11 1.7 Objectives of the Research Work Categorization of search results returned by a search engine is the main focus of this thesis. The following are the main objectives of the work reported herein. To try and find a method that automatically determines the number of natural clusters (K) present in a set of web search results with reasonable accuracy. Once clustering is done, which is to know essentially which search results (web pages) belong together as a group, each web page can be labeled with the corresponding cluster number. This means that the individual web pages are automatically annotated with a label instead of a human expert doing that job. When the popular vector space model is used to represent web pages, the resulting dimensionality is usually very high, a few thousand terms, even for a moderately large data collection. In that context, feature selection for the purpose of dimensionality reduction becomes very essential.

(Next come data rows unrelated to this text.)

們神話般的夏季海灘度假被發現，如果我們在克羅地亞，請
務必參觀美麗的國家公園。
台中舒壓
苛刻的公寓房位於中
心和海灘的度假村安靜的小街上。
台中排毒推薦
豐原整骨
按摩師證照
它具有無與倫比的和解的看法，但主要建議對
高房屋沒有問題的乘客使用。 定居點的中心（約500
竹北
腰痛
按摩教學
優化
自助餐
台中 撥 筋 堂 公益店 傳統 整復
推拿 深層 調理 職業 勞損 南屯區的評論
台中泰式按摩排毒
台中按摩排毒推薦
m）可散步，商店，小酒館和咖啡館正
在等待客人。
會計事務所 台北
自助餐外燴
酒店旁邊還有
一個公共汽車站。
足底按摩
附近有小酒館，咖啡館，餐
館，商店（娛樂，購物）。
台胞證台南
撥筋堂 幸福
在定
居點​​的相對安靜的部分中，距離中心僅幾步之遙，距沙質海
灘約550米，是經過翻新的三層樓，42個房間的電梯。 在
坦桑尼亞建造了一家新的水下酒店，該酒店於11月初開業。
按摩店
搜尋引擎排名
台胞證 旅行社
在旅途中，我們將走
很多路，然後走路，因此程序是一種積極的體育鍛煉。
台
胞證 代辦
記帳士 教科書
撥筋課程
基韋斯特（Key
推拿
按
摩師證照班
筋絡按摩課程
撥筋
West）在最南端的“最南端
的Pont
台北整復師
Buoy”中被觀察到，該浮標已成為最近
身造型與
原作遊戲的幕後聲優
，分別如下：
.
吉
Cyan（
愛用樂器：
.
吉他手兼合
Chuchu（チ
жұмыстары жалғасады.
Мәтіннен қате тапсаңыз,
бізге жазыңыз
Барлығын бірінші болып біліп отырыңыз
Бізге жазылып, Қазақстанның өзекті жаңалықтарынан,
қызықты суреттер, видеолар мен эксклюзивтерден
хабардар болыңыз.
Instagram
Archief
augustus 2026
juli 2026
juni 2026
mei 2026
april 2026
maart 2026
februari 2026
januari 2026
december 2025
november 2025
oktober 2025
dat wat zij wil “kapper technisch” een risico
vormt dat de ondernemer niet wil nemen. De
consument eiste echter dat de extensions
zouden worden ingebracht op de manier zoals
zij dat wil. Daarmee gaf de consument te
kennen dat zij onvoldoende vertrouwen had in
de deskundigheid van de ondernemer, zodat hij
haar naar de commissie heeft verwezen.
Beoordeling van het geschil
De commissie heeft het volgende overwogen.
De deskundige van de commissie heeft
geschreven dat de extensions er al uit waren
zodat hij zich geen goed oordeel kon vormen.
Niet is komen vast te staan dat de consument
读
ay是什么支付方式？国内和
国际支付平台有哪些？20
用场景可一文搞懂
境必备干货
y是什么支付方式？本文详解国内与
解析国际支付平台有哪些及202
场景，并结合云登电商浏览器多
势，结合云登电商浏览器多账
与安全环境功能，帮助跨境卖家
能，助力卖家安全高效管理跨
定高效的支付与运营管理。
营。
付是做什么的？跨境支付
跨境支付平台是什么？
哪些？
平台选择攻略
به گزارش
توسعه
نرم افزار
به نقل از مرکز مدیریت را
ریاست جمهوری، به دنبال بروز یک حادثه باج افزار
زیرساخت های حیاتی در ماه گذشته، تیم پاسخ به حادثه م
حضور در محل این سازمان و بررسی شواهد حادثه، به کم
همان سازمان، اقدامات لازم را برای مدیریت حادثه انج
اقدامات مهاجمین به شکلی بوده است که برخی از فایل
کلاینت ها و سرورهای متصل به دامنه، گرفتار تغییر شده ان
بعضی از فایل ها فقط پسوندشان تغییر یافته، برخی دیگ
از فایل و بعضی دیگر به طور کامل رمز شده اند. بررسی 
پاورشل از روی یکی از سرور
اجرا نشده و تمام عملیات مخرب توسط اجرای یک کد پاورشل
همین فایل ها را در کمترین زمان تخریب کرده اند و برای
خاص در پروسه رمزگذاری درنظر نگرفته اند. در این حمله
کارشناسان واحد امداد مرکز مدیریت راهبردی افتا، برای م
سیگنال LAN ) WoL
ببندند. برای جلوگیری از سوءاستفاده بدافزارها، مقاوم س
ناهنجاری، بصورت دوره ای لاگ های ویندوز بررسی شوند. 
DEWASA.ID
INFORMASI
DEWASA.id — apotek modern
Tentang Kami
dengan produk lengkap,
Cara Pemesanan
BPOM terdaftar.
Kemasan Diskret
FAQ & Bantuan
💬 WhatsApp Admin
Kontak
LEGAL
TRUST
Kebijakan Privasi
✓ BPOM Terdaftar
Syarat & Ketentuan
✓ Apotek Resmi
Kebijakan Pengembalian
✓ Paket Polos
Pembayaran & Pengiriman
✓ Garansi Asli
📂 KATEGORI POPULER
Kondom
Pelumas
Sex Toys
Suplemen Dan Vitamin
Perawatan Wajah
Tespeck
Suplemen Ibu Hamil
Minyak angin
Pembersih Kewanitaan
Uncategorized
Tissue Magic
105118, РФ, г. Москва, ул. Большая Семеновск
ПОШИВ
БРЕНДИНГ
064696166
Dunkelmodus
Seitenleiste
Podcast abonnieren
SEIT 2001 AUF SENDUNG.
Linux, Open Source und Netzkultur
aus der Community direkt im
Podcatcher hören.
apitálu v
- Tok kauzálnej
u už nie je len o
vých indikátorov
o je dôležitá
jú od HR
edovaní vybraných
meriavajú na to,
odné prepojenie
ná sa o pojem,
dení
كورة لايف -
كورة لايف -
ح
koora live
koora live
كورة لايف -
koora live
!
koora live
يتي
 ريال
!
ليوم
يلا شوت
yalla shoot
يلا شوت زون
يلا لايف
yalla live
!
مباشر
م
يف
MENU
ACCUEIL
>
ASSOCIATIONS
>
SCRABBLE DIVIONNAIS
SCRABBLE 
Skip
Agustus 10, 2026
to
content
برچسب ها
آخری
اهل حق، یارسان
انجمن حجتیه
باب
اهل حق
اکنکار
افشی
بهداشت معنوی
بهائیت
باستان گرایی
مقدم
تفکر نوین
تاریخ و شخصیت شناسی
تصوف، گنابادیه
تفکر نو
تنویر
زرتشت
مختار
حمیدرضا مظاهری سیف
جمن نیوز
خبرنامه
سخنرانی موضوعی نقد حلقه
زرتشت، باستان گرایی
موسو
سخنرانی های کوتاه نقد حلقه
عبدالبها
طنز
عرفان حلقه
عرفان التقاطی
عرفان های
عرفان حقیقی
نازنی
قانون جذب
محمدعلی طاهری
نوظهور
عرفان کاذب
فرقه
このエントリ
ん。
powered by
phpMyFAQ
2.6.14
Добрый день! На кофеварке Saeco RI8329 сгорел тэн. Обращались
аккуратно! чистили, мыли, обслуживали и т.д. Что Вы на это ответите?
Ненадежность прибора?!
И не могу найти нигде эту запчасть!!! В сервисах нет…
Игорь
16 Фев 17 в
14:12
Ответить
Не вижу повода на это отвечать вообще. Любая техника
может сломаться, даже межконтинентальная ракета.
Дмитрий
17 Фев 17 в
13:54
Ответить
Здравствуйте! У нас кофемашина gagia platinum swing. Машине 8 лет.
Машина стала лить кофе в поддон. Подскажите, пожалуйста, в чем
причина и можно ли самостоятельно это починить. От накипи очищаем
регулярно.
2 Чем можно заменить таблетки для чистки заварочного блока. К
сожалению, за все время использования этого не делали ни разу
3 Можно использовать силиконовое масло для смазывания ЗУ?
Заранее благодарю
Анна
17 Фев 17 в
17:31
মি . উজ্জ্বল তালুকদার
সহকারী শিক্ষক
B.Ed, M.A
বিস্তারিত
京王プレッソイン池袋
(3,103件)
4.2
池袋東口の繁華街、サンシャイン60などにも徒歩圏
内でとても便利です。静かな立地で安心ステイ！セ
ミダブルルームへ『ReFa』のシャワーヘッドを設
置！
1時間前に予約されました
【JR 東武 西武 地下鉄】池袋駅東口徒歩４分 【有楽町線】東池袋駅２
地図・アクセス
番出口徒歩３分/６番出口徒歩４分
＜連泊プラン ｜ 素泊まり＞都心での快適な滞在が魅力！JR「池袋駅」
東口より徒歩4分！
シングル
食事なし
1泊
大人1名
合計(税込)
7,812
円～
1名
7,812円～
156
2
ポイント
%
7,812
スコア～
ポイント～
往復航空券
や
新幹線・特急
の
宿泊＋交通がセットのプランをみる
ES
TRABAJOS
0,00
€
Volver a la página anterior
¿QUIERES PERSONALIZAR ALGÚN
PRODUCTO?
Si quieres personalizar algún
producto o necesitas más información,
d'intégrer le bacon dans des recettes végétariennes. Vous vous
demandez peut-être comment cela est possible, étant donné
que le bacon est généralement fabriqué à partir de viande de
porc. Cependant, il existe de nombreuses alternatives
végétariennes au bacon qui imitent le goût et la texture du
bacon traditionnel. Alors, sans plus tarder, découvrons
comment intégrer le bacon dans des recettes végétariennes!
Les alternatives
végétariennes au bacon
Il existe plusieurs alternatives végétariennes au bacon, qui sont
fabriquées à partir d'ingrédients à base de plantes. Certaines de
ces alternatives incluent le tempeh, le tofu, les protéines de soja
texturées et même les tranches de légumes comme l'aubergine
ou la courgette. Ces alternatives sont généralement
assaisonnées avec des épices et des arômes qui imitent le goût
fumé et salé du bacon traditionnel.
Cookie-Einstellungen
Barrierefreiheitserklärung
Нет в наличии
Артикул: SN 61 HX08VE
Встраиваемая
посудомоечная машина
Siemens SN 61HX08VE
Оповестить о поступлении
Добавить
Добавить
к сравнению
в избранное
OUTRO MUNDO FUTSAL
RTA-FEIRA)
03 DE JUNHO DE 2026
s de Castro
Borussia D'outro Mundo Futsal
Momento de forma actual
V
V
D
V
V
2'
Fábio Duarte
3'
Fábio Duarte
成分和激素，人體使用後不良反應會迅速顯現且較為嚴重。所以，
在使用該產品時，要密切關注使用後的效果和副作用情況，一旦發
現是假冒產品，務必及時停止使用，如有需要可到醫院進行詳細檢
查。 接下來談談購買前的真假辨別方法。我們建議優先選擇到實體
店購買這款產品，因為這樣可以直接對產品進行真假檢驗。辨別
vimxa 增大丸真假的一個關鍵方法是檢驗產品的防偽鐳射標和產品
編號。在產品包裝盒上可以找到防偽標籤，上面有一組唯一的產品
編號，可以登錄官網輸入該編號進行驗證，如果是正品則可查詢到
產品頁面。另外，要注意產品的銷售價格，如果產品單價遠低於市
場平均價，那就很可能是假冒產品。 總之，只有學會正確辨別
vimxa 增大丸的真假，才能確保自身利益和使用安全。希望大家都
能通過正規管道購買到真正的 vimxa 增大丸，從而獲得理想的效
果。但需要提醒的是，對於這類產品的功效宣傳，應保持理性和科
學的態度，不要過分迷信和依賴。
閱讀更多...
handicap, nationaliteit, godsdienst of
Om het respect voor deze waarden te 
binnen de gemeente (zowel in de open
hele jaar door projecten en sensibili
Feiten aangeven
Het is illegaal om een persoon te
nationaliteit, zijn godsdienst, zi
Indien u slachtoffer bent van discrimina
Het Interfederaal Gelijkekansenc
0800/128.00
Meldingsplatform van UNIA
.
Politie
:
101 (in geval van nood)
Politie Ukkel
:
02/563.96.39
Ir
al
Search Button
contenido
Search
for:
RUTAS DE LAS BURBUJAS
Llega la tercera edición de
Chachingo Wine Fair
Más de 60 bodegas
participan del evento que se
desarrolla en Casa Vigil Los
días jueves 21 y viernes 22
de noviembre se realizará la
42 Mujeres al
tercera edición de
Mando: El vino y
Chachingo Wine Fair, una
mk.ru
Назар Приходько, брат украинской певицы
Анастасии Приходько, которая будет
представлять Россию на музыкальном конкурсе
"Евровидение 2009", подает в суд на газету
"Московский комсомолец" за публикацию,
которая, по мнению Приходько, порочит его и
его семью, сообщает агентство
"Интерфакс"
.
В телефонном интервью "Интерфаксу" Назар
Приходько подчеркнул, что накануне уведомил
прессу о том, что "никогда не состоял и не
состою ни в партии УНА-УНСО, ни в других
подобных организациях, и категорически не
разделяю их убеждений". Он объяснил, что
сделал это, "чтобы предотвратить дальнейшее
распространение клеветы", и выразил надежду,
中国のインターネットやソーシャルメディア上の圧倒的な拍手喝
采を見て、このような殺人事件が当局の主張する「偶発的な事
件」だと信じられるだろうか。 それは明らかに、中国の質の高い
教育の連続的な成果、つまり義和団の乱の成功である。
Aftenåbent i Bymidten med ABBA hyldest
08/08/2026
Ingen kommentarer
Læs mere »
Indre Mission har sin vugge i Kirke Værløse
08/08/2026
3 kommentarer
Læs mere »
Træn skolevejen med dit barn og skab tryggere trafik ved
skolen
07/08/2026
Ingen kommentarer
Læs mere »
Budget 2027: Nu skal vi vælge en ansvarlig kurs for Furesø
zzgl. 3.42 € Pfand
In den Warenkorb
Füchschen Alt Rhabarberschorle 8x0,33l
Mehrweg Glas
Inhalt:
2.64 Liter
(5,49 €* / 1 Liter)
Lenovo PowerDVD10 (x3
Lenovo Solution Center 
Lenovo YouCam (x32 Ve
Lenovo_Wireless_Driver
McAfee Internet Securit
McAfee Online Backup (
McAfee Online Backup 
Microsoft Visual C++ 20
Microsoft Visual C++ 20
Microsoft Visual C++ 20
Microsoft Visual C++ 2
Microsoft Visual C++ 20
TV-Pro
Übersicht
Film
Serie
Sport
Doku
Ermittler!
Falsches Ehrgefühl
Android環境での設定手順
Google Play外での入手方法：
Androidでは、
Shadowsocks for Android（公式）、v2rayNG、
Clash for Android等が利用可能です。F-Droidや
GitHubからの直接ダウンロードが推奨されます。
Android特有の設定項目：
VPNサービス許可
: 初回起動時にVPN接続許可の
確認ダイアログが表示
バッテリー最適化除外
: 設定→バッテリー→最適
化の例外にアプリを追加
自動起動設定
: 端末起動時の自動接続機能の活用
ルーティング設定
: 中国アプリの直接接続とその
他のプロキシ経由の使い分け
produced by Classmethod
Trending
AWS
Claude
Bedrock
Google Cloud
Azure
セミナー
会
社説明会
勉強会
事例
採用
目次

As rough set reducts are known to uncover data dependencies very well, another main objective of this work is to investigate their applicability in their current form to the domain of web page categorization and suggest any modifications if found necessary. Classification of instances of a dataset is carried out by a classifier after it learns the model from a training dataset. The training data
12 generally consists of instances which are labeled by a human expert. The labels are the classes into which the instances of the dataset are divided and are fixed by the human expert. The essence is that human intervention is required in the form of preparing the training data. Clustering of large datasets is universally accepted as a difficult problem, since it tries to group instances together, without the helping hand of a human supervisor. Also, algorithms such as K-Medoids have a very high time complexity and have runtimes which are unacceptably high, even for moderately large datasets. The third objective of the thesis is to integrate both clustering and classification in the context of web page categorization. In the proposed approach, clustering would be used instead of a human expert in preparing the training data for the classifier. 1.8 Organization of the Thesis The contents of the thesis are organized and presented in the following manner. Chapter 2 presents the literature review on the existing approaches for web page categorization. In chapter 3, a review of the vector space model is presented. Vector space model is a popular document representation model and it has been used in this thesis. Further, a brief introduction is given to
13 some of the existing similarity measures and clustering methods that are generally used in webpage categorization. Chapter 4 presents a brief overview of the rough set theory and the QuickReduct algorithm. QuickReduct algorithm can be used for the purpose of dimensionality reduction through feature selection. A review of the existing work related to QuickReduct is also presented. Chapter 5 presents the Find-K algorithm, which is one of the main contributions of this thesis. Along with the description of the algorithm, results and discussion are also presented. A graph based mathematical model is also presented here. In chapter 6, a modification to the existing rough set based QuickReduct algorithm is proposed. Chapter 7 presents a new approach to web page categorization, called Integrated Machine Learning Approach (IMLA). This method puts together clustering and classification by integrating the work reported in chapter 5 and 6 and thereby proposes a novel approach to web page categorization. Chapter 8 presents discussion and conclusions, limitations of the current work and future scope.